Career Risk vs. Portfolio Risk

In markets where investors hand over their money to professionals, the major inefficiency becomes career risk. Everyone’s ultimate job description becomes “keep your job.” Career risk-reduction takes precedence over maximizing the client’s return. Efficient career-risk management means never being wrong on your own, so herding, perhaps for different reasons, also characterizes professional investing. Herding produces momentum in prices, pushing them further away from fair value as people buy because other are buying. That, ladies and gentlemen, is a perfect description of what the professional money-management business has become.

. . . Jeremy Grantham, portfolio manager and co-founder of GMO, a Boston-based money management firm

We recalled these sage words from GMO’s (Grantham, Mayo & Van Otterloo) Jeremy Grantham as we watched the end of the quarter performance gaming and portfolio restructuring late last week. His comments are particularly cogent now that we have entered the month of October, since many money management firms close their fiscal year “books” at the end of this month. Consequently, there is much angst regarding performance risk, bonus risk, and ultimately career risk (loss of job). Indeed, keeping up with the Joneses, that would be the Dow Joneses, has been difficult for portfolio managers this year.

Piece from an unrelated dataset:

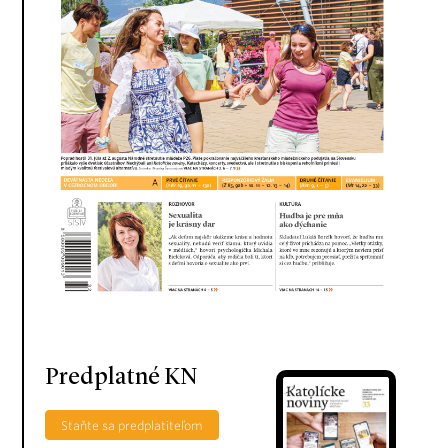
Predplatné KN
Staňte sa predplatiteľom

Now we are not so sure this herding trend has “pushed prices further away from fair value” for as we have argued in past missives we don’t think stocks are all that expensive. To wit, given there are more high growth companies in the S&P 500 than ever before, the tectonic shift from tangible assets on corporate balance sheets to intangible assets, and the fact that since 1990 the S&P 500’s average P/E ratio has been over 20 times earnings; but, we digress. Despite these end of the quarter machinations, the more strategic theme is that pension funds, endowment funds, sovereign funds, etc. are figuring out the only way they can ever achieve their targeted annual return of say 7.5% is to increase their exposure to equities. To be sure, there is no way to get to that return in bonds because it is mathematically impossible. So their sole focus is to attempt to get back to a 7.5% annualized return.

To this point, our friend, and perspicacious Dallas-based portfolio manager Frederick “Shad” Rowe (Greenbrier Partners) shared this with us a few years ago:

We’ll look at 20 year [returns] starting in 1965, then 20 years [forward] starting in 1966, and so on. Returns on investments in the S&P 500 stock index for each period have fluctuated between 8% and 12%. Each period contained some bad years, but there were always more good years and they outweighed the bad results for every 20-year stretch. While the actuarially assumed rate of return for most public pension systems is approximately 7.5%, the stock market has managed to climb the proverbial wall of worry and offer superior returns, compared to virtually all available alternatives – if you stayed fully invested in the index for the full 20 years.

As for Andrew and I, we have never wavered since our long-term proprietary model flipped positive in October of 2008 that a new secular bull had begun. While most believe it began in March 2009, the majority of stocks bottomed on October 10, 2008 when 92.6% of all stocks traded on the NYSE made new annual lows. Granted the major indices went lower into March 2009, but that was because the Financials went lower and we were bullish. Since then we have averred the equity markets are in a secular bull market that has years left to run. This first leg of the secular bull market ended in May 2015, which was followed by an upside consolidation until the second leg began in February 2016, which at the time the Royal Bank of Scotland told investors to sell everything but high grade bonds. The second leg of a secular bull market is the longest, and the strongest, being driven by the accommodative Fed monetary policy that produced the first leg, and the transition to an improving economy, and an “earnings driven” secular bull market.